→ Dataset excerpts
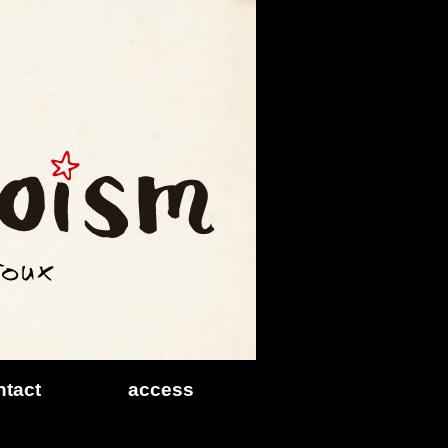
ntact
access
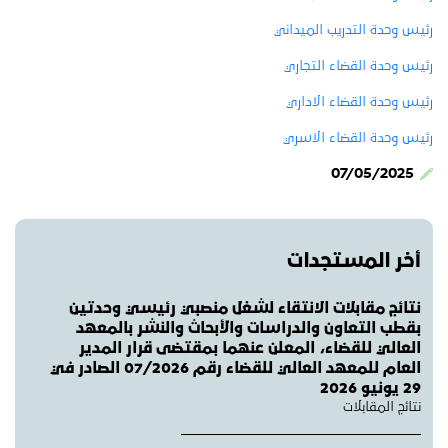
رئيس وحدة التدريب الميداني
رئيس وحدة القضاء التجاري
رئيس وحدة القضاء الاداري
رئيس وحدة القضاء الاسري
07/05/2025
أخر المستجدات
نتائج مقابلات الانتقاء لشغل منصبي رئيسي وحدتين
بقطب التعاون والدراسات والأبحاث والنشر بالمعهد
العالي للقضاء، المعلن عنهما بمقتضى قرار المدير
العام للمعهد العالي للقضاء رقم 07/2026 الصادر في
29 يونيو 2026
نتائج المقابلات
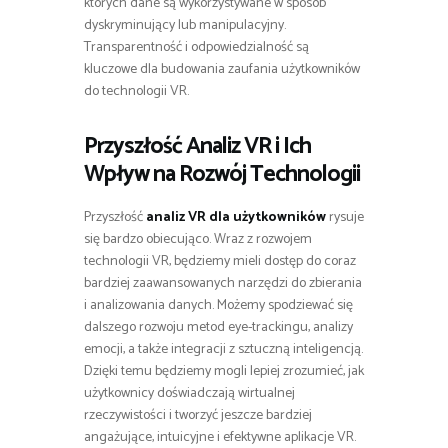
których dane są wykorzystywane w sposób
dyskryminujący lub manipulacyjny.
Transparentność i odpowiedzialność są
kluczowe dla budowania zaufania użytkowników
do technologii VR.
Przyszłość Analiz VR i Ich
Wpływ na Rozwój Technologii
Przyszłość
analiz VR dla użytkowników
rysuje
się bardzo obiecująco. Wraz z rozwojem
technologii VR, będziemy mieli dostęp do coraz
bardziej zaawansowanych narzędzi do zbierania
i analizowania danych. Możemy spodziewać się
dalszego rozwoju metod eye-trackingu, analizy
emocji, a także integracji z sztuczną inteligencją.
Dzięki temu będziemy mogli lepiej zrozumieć, jak
użytkownicy doświadczają wirtualnej
rzeczywistości i tworzyć jeszcze bardziej
angażujące, intuicyjne i efektywne aplikacje VR.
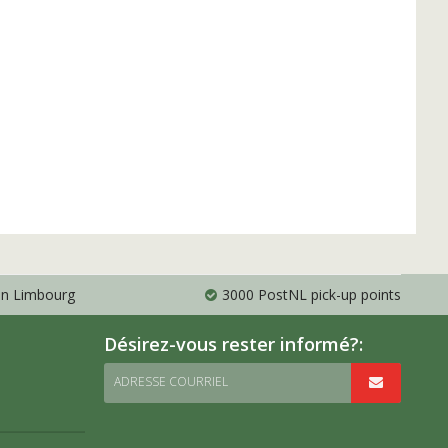
 en Limbourg
3000 PostNL pick-up points
Désirez-vous rester informé?:
ADRESSE COURRIEL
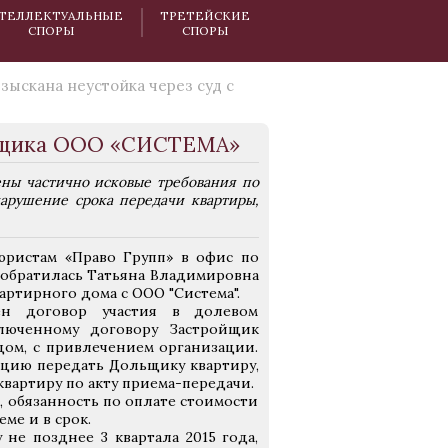
ТЕЛЛЕКТУАЛЬНЫЕ
ТРЕТЕЙСКИЕ
СПОРЫ
СПОРЫ
зыскана неустойка через суд с
ройщика ООО «СИСТЕМА»
ны частично исковые требования по
арушение срока передачи квартиры,
юристам «Право Групп» в офис по
9, обратилась Татьяна Владимировна
артирного дома с ООО "Система".
ен договор участия в долевом
ключенному договору Застройщик
ом, с привлечением организации.
ацию передать Дольщику квартиру,
квартиру по акту приема-передачи.
, обязанность по оплате стоимости
ме и в срок.
не позднее 3 квартала 2015 года,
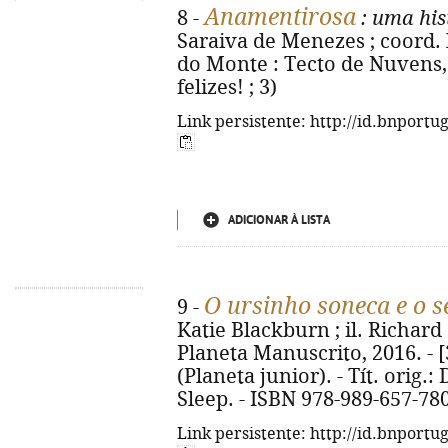
Anamentirosa
8 -
: uma his
Saraiva de Menezes ; coord. 
do Monte : Tecto de Nuvens, 2
felizes! ; 3)
Link persistente: http://id.bnportu
ADICIONAR À LISTA
O ursinho soneca e o 
9 -
Katie Blackburn ; il. Richard S
Planeta Manuscrito, 2016. - [32
(Planeta junior). - Tít. orig.
Sleep. - ISBN 978-989-657-78
Link persistente: http://id.bnportu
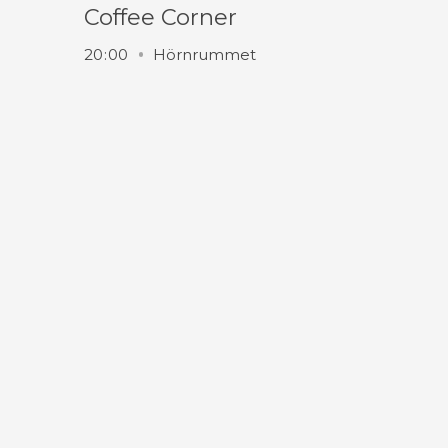
Coffee Corner
20
:
00
Hörnrummet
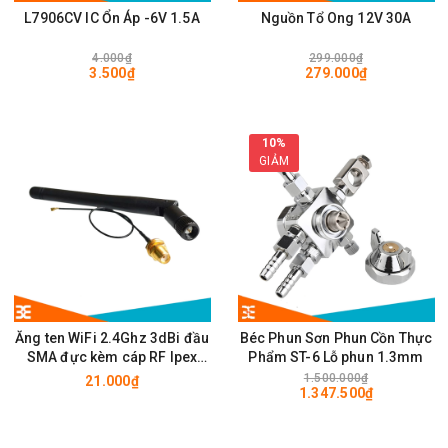
L7906CV IC Ổn Áp -6V 1.5A
Nguồn Tổ Ong 12V 30A
4.000₫
299.000₫
3.500₫
279.000₫
10%
GIẢM
Ăng ten WiFi 2.4Ghz 3dBi đầu
Béc Phun Sơn Phun Cồn Thực
SMA đực kèm cáp RF Ipex
Phẩm ST-6 Lỗ phun 1.3mm
10cm
1.500.000₫
21.000₫
1.347.500₫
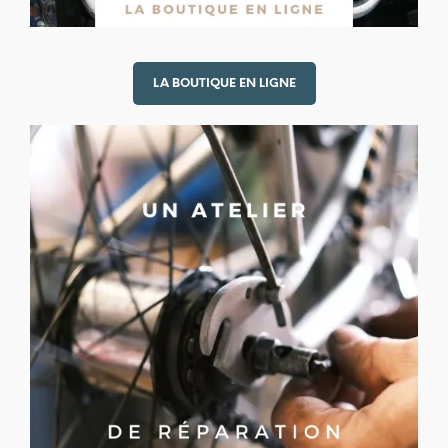
LA BOUTIQUE EN LIGNE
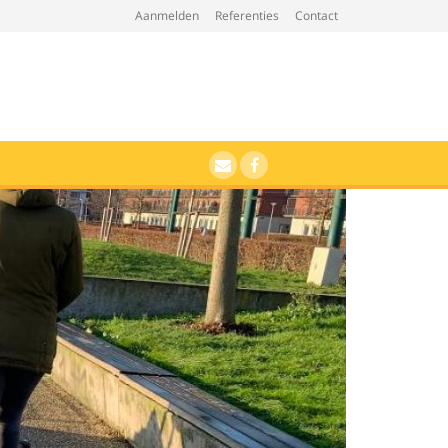
Aanmelden
Referenties
Contact
Grumpie, net even
anders...
E-mail
Facebook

→ Directions for this task
What is needed is an exact copy of every entry, minus the images.

→ Solution to this exercise
ntact
access
رئيس وحدة التدريب الميداني
رئيس وحدة القضاء التجاري
رئيس وحدة القضاء الاداري
رئيس وحدة القضاء الاسري
07/05/2025
أخر المستجدات
نتائج مقابلات الانتقاء لشغل منصبي رئيسي وحدتين
بقطب التعاون والدراسات والأبحاث والنشر بالمعهد
العالي للقضاء، المعلن عنهما بمقتضى قرار المدير
العام للمعهد العالي للقضاء رقم 07/2026 الصادر في
29 يونيو 2026
نتائج المقابلات
których dane są wykorzystywane w sposób
dyskryminujący lub manipulacyjny.
Transparentność i odpowiedzialność są
kluczowe dla budowania zaufania użytkowników
do technologii VR.
Przyszłość Analiz VR i Ich
Wpływ na Rozwój Technologii
Przyszłość
analiz VR dla użytkowników
rysuje
się bardzo obiecująco. Wraz z rozwojem
technologii VR, będziemy mieli dostęp do coraz
bardziej zaawansowanych narzędzi do zbierania
i analizowania danych. Możemy spodziewać się
dalszego rozwoju metod eye-trackingu, analizy
emocji, a także integracji z sztuczną inteligencją.
Dzięki temu będziemy mogli lepiej zrozumieć, jak
użytkownicy doświadczają wirtualnej
rzeczywistości i tworzyć jeszcze bardziej
angażujące, intuicyjne i efektywne aplikacje VR.
 en Limbourg
3000 PostNL pick-up points
Désirez-vous rester informé?:
ADRESSE COURRIEL
ТЕЛЛЕКТУАЛЬНЫЕ
ТРЕТЕЙСКИЕ
СПОРЫ
СПОРЫ
зыскана неустойка через суд с
ройщика ООО «СИСТЕМА»
ны частично исковые требования по
арушение срока передачи квартиры,
юристам «Право Групп» в офис по
9, обратилась Татьяна Владимировна
артирного дома с ООО "Система".
ен договор участия в долевом
ключенному договору Застройщик
ом, с привлечением организации.
ацию передать Дольщику квартиру,
квартиру по акту приема-передачи.
, обязанность по оплате стоимости
ме и в срок.
не позднее 3 квартала 2015 года,
Anamentirosa
8 -
: uma his
Saraiva de Menezes ; coord. 
do Monte : Tecto de Nuvens, 2
felizes! ; 3)
Link persistente: http://id.bnportu
ADICIONAR À LISTA
O ursinho soneca e o 
9 -
Katie Blackburn ; il. Richard S
Planeta Manuscrito, 2016. - [32
(Planeta junior). - Tít. orig.
Sleep. - ISBN 978-989-657-78
Link persistente: http://id.bnportu
Coffee Corner
20
:
00
Hörnrummet
L7906CV IC Ổn Áp -6V 1.5A
Nguồn Tổ Ong 12V 30A
4.000₫
299.000₫
3.500₫
279.000₫
10%
GIẢM
Ăng ten WiFi 2.4Ghz 3dBi đầu
Béc Phun Sơn Phun Cồn Thực
SMA đực kèm cáp RF Ipex
Phẩm ST-6 Lỗ phun 1.3mm
10cm
1.500.000₫
21.000₫
1.347.500₫
LA BOUTIQUE EN LIGNE
Aanmelden
Referenties
Contact
Grumpie, net even
anders...
E-mail
Facebook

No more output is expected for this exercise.